I am a financial planner and I know that to effectively diversify a portfolio to increase returns and maximize downside it takes a team. Financial planners are NOT investment managers – our job is to help people clarify needs and goals, explain tax strategies and their pros and cons, help determine the correct allocation of assets based upon when they may be needed, probable usages, ensure that clients are able to sustain and prosper when markets take downswings and that their retirement isn’t at the mercy of a war in the Ukraine or an epidemic.

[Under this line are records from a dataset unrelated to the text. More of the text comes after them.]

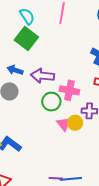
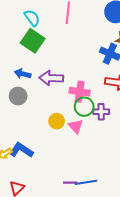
green circle: (51, 102) -> (84, 107), moved
yellow circle: (75, 123) -> (57, 121), moved

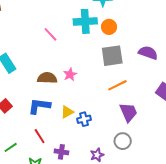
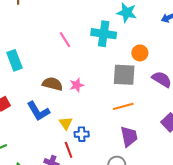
orange circle: (109, 27) -> (140, 53), moved
blue L-shape: (39, 106) -> (38, 111), turned -140
yellow triangle: (67, 112) -> (66, 123), turned -48
red line: (40, 136) -> (69, 150), moved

Your planner should have a team behind them who look at your investments every day (not change them, but they should be continually viewed), who have people who specialize in public equities, fixed income and alternatives and bring you the best options in these as and when they appear. We sell investment funds and RSP’s and pension funds – and our goal is to pair every client with the correct third party wealth manager, who we have vetted, work with and trust – once they have an adequately sized portfolio. And to give you access to a range of solutions from diversified rental portfolios to private placement in technology and the health sector & the other unpredictable – the same options as those that are available and used by places like the Yale Foundation, the Canadian Pension Plan etc. And we add the caveat that your portfolio must have adequate diversification and liquidity because you require your money when you need it – not when markets happen to be on an upswing.
[1] For the purposes of this illustration we have presumed that the bond is purchased at the beginning of the year and that coupon payments are made at the end of the year. We also haven’t calculated the time value of money. While important concepts they do not substantially change the illustration of the principle of bond prices vs interest rates.